We have here a few bold outlines of a dark and mysterious scene—a condition of the earth of which we have no certain intimation from any other source, except the speculations based on modern discoveries in physical science. It was "unshaped and empty," formless and uninhabited. The words thus translated are sufficiently plain in their meaning. The first is used by Isaiah to denote the desolation of a ruined city, and in Job and the Psalms as characteristic of the wilderness or desert. Both in connection are employed by Isaiah to express the destruction of Idumea, and by Jeremiah in a powerful description of the ruin of nations by God's judgments. When thus united, they form the strongest expression which the Hebrew could supply for solitary, uninhabited desolation, like that of a city reduced to heaps of rubbish, and to the silence and loneliness of utter decay.

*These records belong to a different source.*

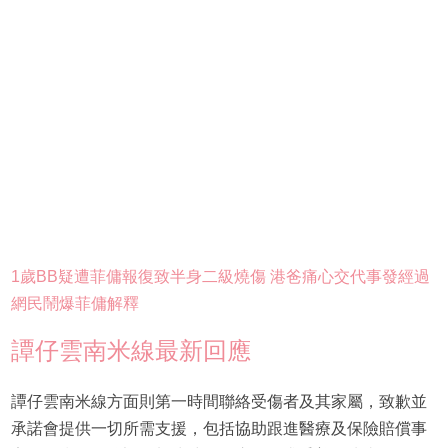
1歲BB疑遭菲傭報復致半身二級燒傷 港爸痛心交代事發經過
網民鬧爆菲傭解釋
譚仔雲南米線最新回應
譚仔雲南米線方面則第一時間聯絡受傷者及其家屬，致歉並
承諾會提供一切所需支援，包括協助跟進醫療及保險賠償事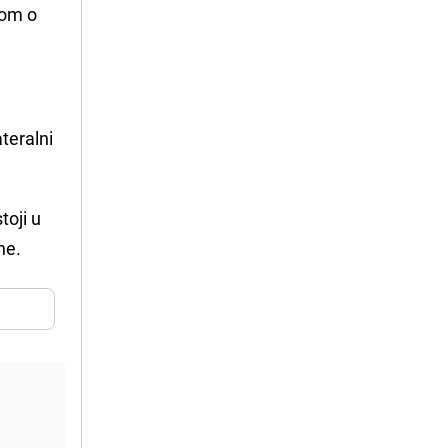
nom o
teralni
toji u
ne.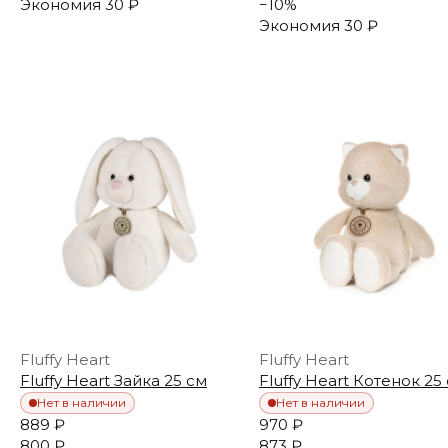
Экономия
30 ₽
−
10
%
Экономия
30 ₽
Fluffy Heart
Fluffy Heart
Fluffy Heart Зайка 25 см
Fluffy Heart Котенок 25
Нет в наличии
Нет в наличии
889 ₽
970 ₽
800 ₽
873 ₽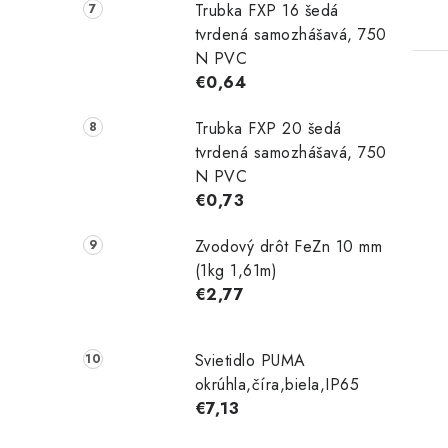
Trubka FXP 16 šedá
tvrdená samozhášavá, 750
N PVC
€0,64
Trubka FXP 20 šedá
tvrdená samozhášavá, 750
N PVC
€0,73
Zvodový drôt FeZn 10 mm
(1kg 1,61m)
€2,77
Svietidlo PUMA
okrúhla,číra,biela,IP65
€7,13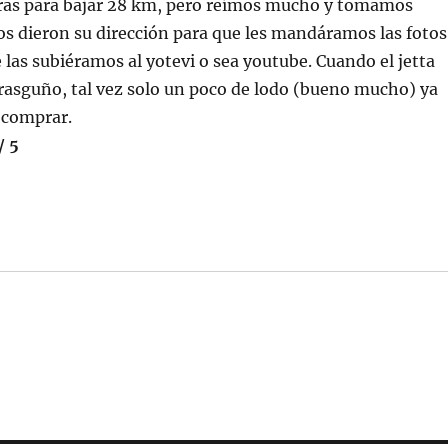
oras para bajar 28 km, pero reímos mucho y tomamos
s dieron su dirección para que les mandáramos las fotos
 las subiéramos al yotevi o sea youtube. Cuando el jetta
 rasguño, tal vez solo un poco de lodo (bueno mucho) ya
 comprar.
/ 5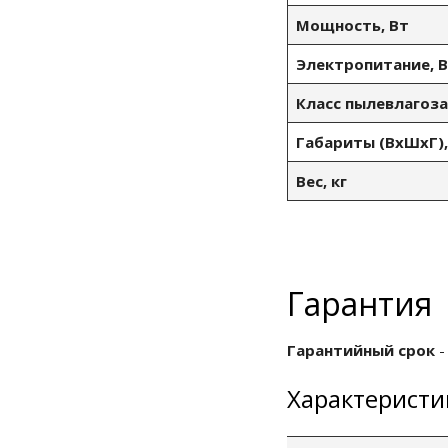
Мощность, Вт
Электропитание, В
Класс пылевлаго
Габариты (ВхШхГ)
Вес, кг
Гарантия
Гарантийный срок
-
Характеристи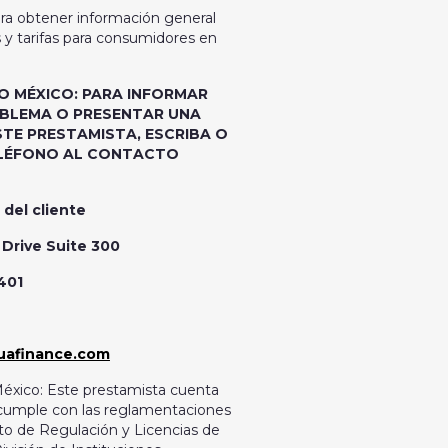
ra obtener información general
y tarifas para consumidores en
O MÉXICO: PARA INFORMAR
BLEMA O PRESENTAR UNA
STE PRESTAMISTA, ESCRIBA O
ELÉFONO AL CONTACTO
 del cliente
Drive Suite 300
401
uafinance.com
éxico: Este prestamista cuenta
y cumple con las reglamentaciones
o de Regulación y Licencias de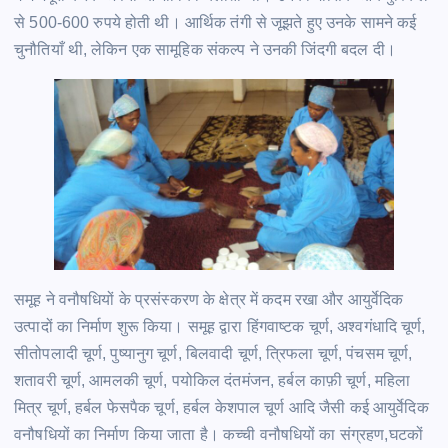
से 500-600 रुपये होती थी। आर्थिक तंगी से जूझते हुए उनके सामने कई
चुनौतियाँ थी, लेकिन एक सामूहिक संकल्प ने उनकी जिंदगी बदल दी।
समूह ने वनौषधियों के प्रसंस्करण के क्षेत्र में कदम रखा और आयुर्वेदिक
उत्पादों का निर्माण शुरू किया। समूह द्वारा हिंगवाष्टक चूर्ण, अश्वगंधादि चूर्ण,
सीतोपलादी चूर्ण, पुष्यानुग चूर्ण, बिलवादी चूर्ण, त्रिफला चूर्ण, पंचसम चूर्ण,
शतावरी चूर्ण, आमलकी चूर्ण, पयोकिल दंतमंजन, हर्बल काफ़ी चूर्ण, महिला
मित्र चूर्ण, हर्बल फेसपैक चूर्ण, हर्बल केशपाल चूर्ण आदि जैसी कई आयुर्वेदिक
वनौषधियों का निर्माण किया जाता है। कच्ची वनौषधियों का संग्रहण,घटकों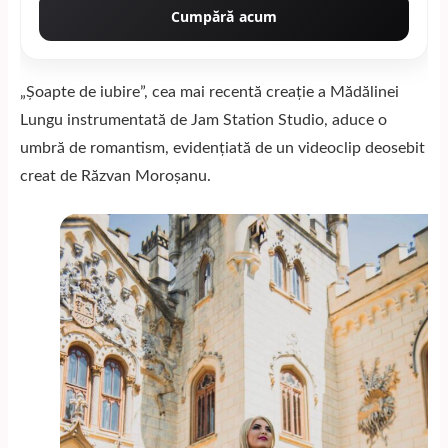
Cumpără acum
„Șoapte de iubire”, cea mai recentă creație a Mădălinei
Lungu instrumentată de Jam Station Studio, aduce o
umbră de romantism, evidențiată de un videoclip deosebit
creat de Răzvan Moroșanu.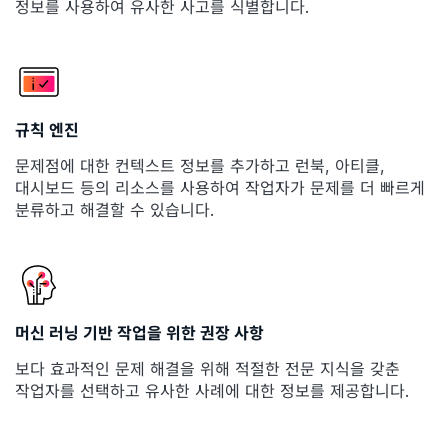
정보를 사용하여 유사한 사고를 식별합니다.
규칙 엔진
문제점에 대한 컨텍스트 정보를 추가하고 런북, 아티클,
대시보드 등의 리소스를 사용하여 작업자가 문제를 더 빠르게
분류하고 해결할 수 있습니다.
머신 러닝 기반 작업을 위한 권장 사항
보다 효과적인 문제 해결을 위해 적절한 전문 지식을 갖춘
작업자를 선택하고 유사한 사례에 대한 정보를 제공합니다.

In the present connection these words inform us that the earth was in a chaotic state, and unfit for the residence of organized beings. The words themselves suggest the important question: Are they intended to represent this as the original condition of the earth? Was it a scene of desolation and confusion when it sprang from the hand of its Creator? or was this state of ruin consequent on convulsions which may have been preceded by a very different condition, not mentioned by the inspired historian? That it may have been so is rendered possible by the circumstance that the words employed are generally used to denote the ruin of places formerly inhabited, and by the want of any necessary connection in time between the first and second verses. It has even been proposed, though this does violence to the construction, to read "and the earth became" desolate and empty. Farther, it seems, à priori, improbable that the first act of creative power should have resulted in the production of a mere chaos. The crust of the earth also shows, in its alternations of strata and organic remains, evidence of a great series of changes extending over vast periods, and which might, in a revelation intended for moral purposes, with great propriety be omitted.